Marcia Crone, a little-known federal district court judge in Beaumont, Tex., played David to President Obama’s Goliath when she blocked most of an executive order that would have widespread impact on companies nationwide.
His “Fair Pay and Safe Workplaces” directive was years in the making when it was suddenly halted, at least temporarily, the day before it took effect. It would allow federal agencies to say no work for federal contractors with workplace violations.
Now, administration officials are plotting how to proceed in the wake of Crone’s action.
The Labor Department was ready to implement the 2014 order last Tuesday, when Crone issued her last-minute decision stopping those plans — to the delight of industry agents and the dismay of employee advocates.
“[I]t is in the public interest to ensure the delivery of economical and efficient services from government contractors to federal government agencies, which would likely be impaired by the arbitrary and unnecessary burdens imposed by the Executive Order,” Crone wrote. The former Houston lawyer was appointed to the bench in 2003 by President George W. Bush.
Under the order, companies doing business worth at least $500,000 with the federal government would have been required to disclose three years of state and federal labor law violations.
“Our tax dollars shouldn’t go to companies that violate workplace laws,” Obama said when he signed the order.
But they do.
A 2010 Government Accountability Office (GAO) investigation found “the federal government has awarded contracts to companies that had been cited for large back-wage liabilities by Labor.” Of the 50 largest firms with wage and hour violation fines from fiscal years 2005 through 2009, over 60 percent of the assessed monetary penalties “were made against companies that subsequently received contracts in fiscal year 2009,” the report said. Twenty-five of the 50 largest fines were against 20 federal contractors “for over $80 million in back wages.” Government agencies “awarded over $9 billion in federal contract obligations to these 20 contractors during fiscal year 2009.”
GAO provides this salient point: “None of the 20 federal contractors had been debarred or suspended from federal contracts.” Furthermore, the report said GAO “does not know the extent, if any, that contracting officials considered” the fines when awarding federal contracts.
Obama wanted to change that, but he was met with a fierce fight from contractors.
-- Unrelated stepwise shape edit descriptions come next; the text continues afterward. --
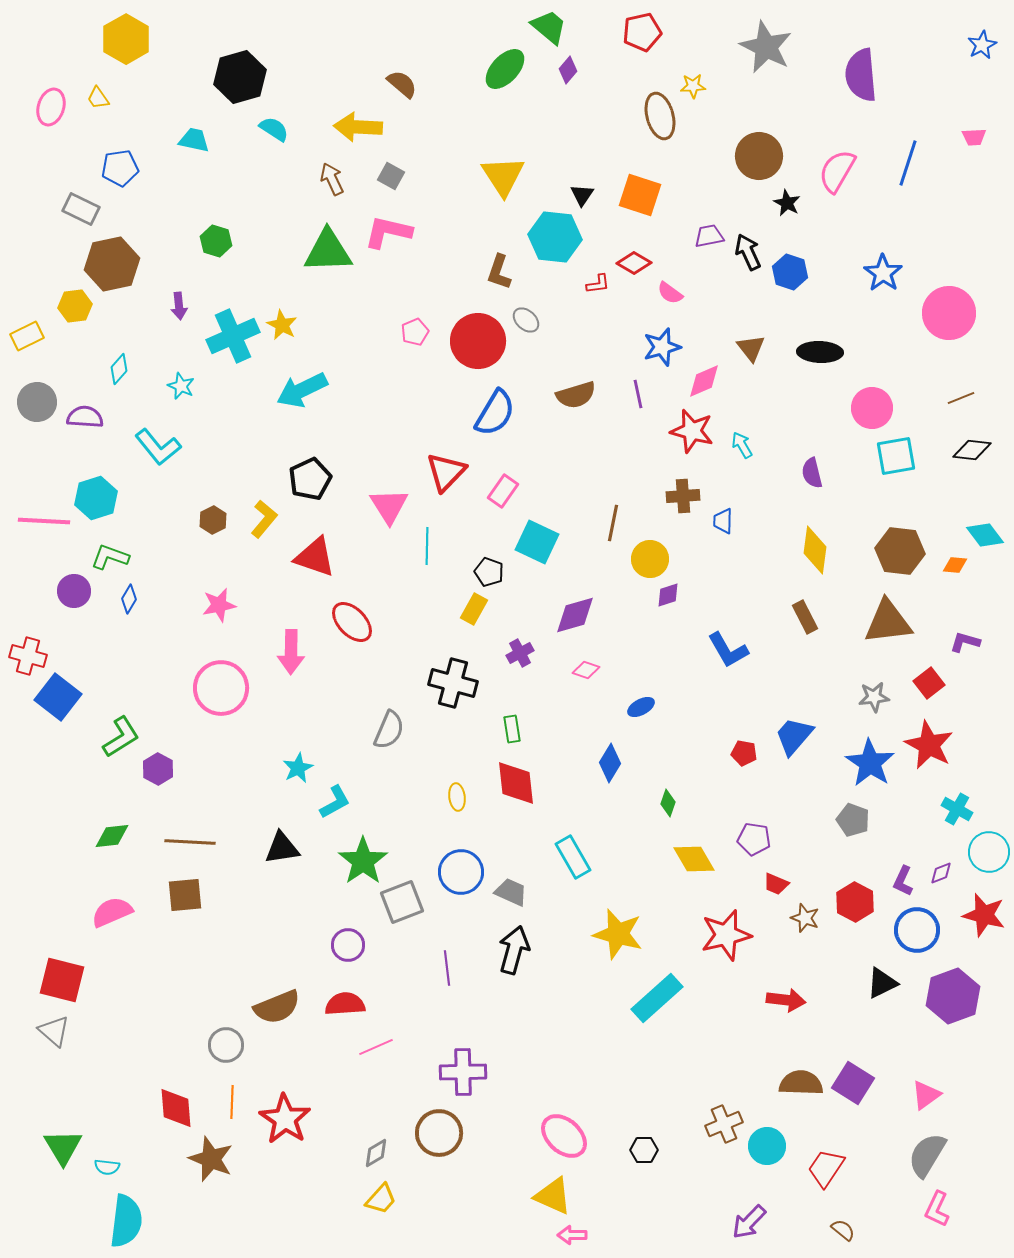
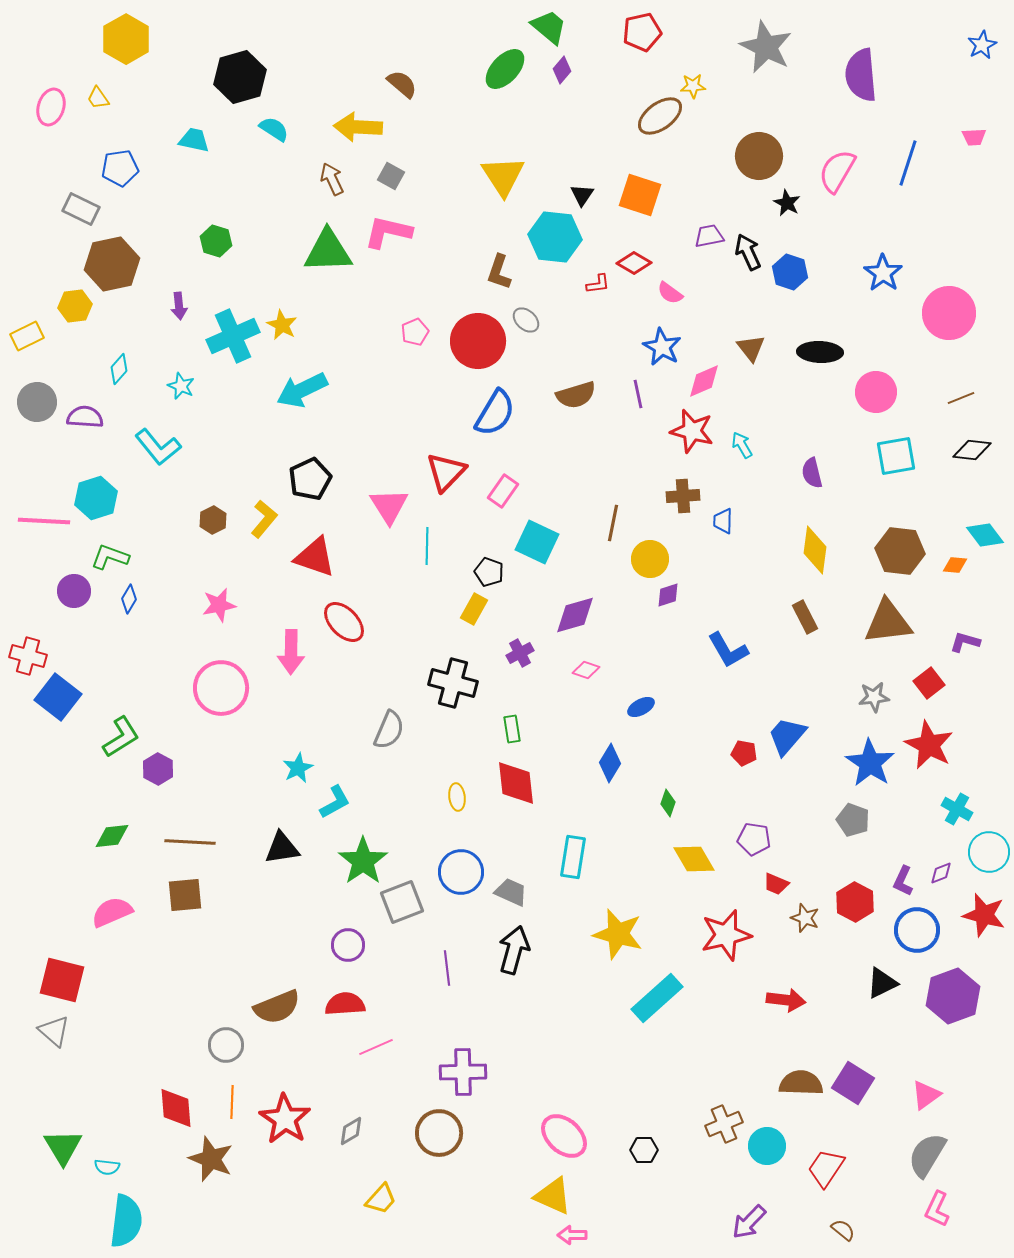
purple diamond at (568, 70): moved 6 px left
brown ellipse at (660, 116): rotated 69 degrees clockwise
blue star at (662, 347): rotated 27 degrees counterclockwise
pink circle at (872, 408): moved 4 px right, 16 px up
red ellipse at (352, 622): moved 8 px left
blue trapezoid at (794, 736): moved 7 px left
cyan rectangle at (573, 857): rotated 39 degrees clockwise
gray diamond at (376, 1153): moved 25 px left, 22 px up
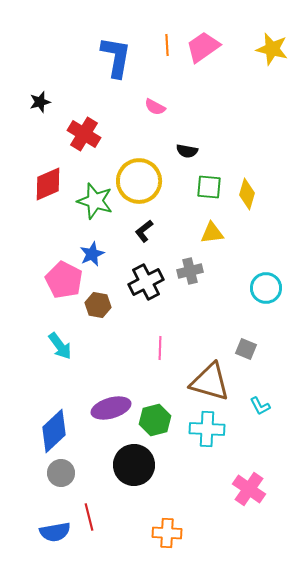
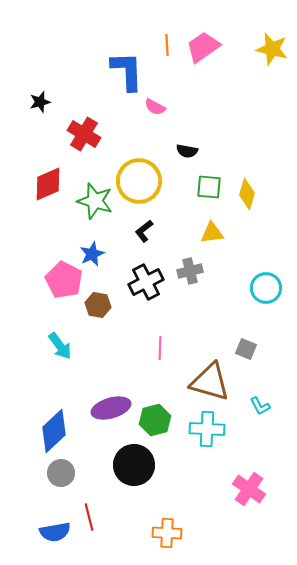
blue L-shape: moved 11 px right, 14 px down; rotated 12 degrees counterclockwise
They won this round.
Associated Builders and Contractors (ABC), its Southeast Texas Chapter and the National Association of Security Companies launched the challenge to Obama’s order, which they termed “blacklisting.”
“Associated Builders and Contractors is pleased the court ruled that the Obama administration cannot order private businesses to publicly disclose mere accusations of labor law violations that have not been fully adjudicated,” said Ben Brubeck, an ABC vice president. “By issuing this decision, the court has maintained the First Amendment rights of government contractors and protected them and taxpayers from the poorly crafted blacklisting rule.”
Crone did not block another portion of the order requiring companies to provide workers information on their hours worked, deductions and overtime pay.
Because the government deals with so many contractors, the executive order potentially had a very broad impact. About 26 million people work for federal government contractors, according to a 2013 Senate report. That’s almost a quarter of the workforce. Moreover, falling out with Uncle Sam can be detrimental to business with a firm’s other customers.
As the administration was preparing to implement the executive order, Labor Secretary Thomas E. Perez told The Washington Post that the directive was designed to ensure “that tax dollars do not support low-road contractors who discriminate in hiring and pay, treat veterans unfairly, withhold overtime, subject their employees to physical danger, or otherwise deny some basic workplace protections.”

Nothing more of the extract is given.